NIR spectroscopy is widely used in various industries, it provides both qualitative and quantitative analysis.³⁰ A commonly used analytical method is near-infrared spectroscopy (NIR). method that uses less material for examination. Associated with chemometrics, NIR spectra can be analysed using multivariate techniques to retrieve analytical information. Multivariate analysis is also applied to qualitative analysis.³¹

NIR spectra of the various meloxicam powder mixes were created and examined. chemometrics and visible and near-infrared spectroscopy to determine the orange juice’s pH and soluble solids concentration. 104 orange juice samples were collected, pre – processed, and their spectra were captured using a wavelet packet. Partial least squares regression analytical chemometrics was chosen for processing spectral data, and further measurements of orange juice’s pH and SSC demonstrated that chemometrics and NIRS improve data analysis assessment. A strong and dependable method for developing pharmaceutical products and guaranteeing the quality of the finished product is near-infrared spectroscopy. This technique’s capacity to capture a large amount of spectral information quickly is one of its key features.³²

The spatial and qualitative data regarding the substance utilized in pharmaceutical formulations might be analysed using the multivariate curve revolution model and the classical least squares approach. Here chemometric applications provide a useful way to characterize and estimate drug and carrier.³³

FT-IR

A brand-new FTIR spectroscopic method with chemometric support was developed and validated. The suggested FTIR method does not require reagents and uses fewer solvents. The developed approach was simple, cost-effective, and precise, and it met the majority of validation criteria in a concentration range appropriate for monitoring the quality of both pure and solid dosage forms.³⁴ Tablets were analysed using the developed chemometrics-assisted FTIR and Raman spectroscopy techniques in contrast to HPLC. PQ and DHA in tablets were calculated using suggested models based on the PLSR, which made use of latent factors and optimal wavenumbers. The results were compared statistically using the t-test from each method at ninety-five percent confidence levels.³⁵

NMR

rapidly increasing as a result of the growing interest in analytical NMR spectroscopy, in 1983, chemometrics was applied to NMR spectra for the first time.

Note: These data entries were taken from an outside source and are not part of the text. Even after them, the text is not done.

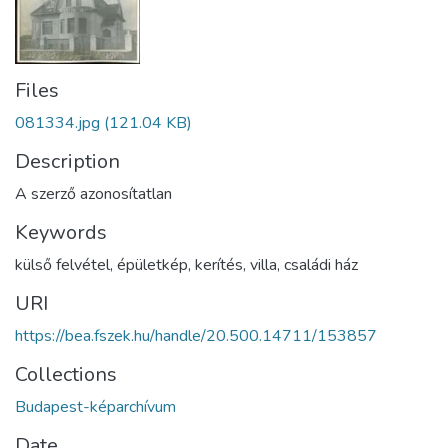
Files
081334.jpg
(121.04 KB)
Description
A szerző azonosítatlan
Keywords
külső felvétel
,
épületkép
,
kerítés
,
villa
,
családi ház
URI
https://bea.fszek.hu/handle/20.500.14711/153857
Collections
Budapest-képarchívum
Date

PCA was introduced in the early 1990s. the field of study known as “metabolomics,” which is defined as “metabolic processes studied by NMR spectroscopy of biofluids” or “understanding the metabolic responses of living systems to pathophysiological stimuli via multivariate statistical analysis of biological NMR spectroscopic data.” The extremely complicated metabolic system in bodily fluids, which results in similarly complex NMR spectra, was undoubtedly the driving force.³⁶

NMR signals are gathered over time, and the chemical shift spectrum is generated using a Fourier transformation. Quantitative information in spectra depends on external magnetic field quality, precise tuning, temperature, spectral preprocessing, including line broadening, zero filling, and phasing. Applying chemometrics or empirical research to huge NMR data sets poses a difficulty for the analytical NMR platform’s long-term stability of parameters.³⁷

Chemometric in LC (Liquid Chromatography) Separations Chemometrics for Aiding the Analysis of Sustainable APIs

The contribution of chemometrics to the improvement of LC methods, particularly with regard to boosting greenness, has been covered in numerous published references. For example, an LC technique has been developed through experimental design for the separation of glibenclamide, gliclazide, glipizide, glimepiride, and metformin. Numerous chemometrics methods address issues that arise during LC procedures. Without first separating the active ingredients from the commercially available tablet formulations, the spectrometric content was proceeded using the PCR, CLS, MLR, and PCR techniques. Selectivity, sensitivity, LOD, LOQ, and analytical sensitivity were identified as analytical figures of merit. Following screening, four important parameters were identified in HPLC-QbD, which was employed for efficiency improvement.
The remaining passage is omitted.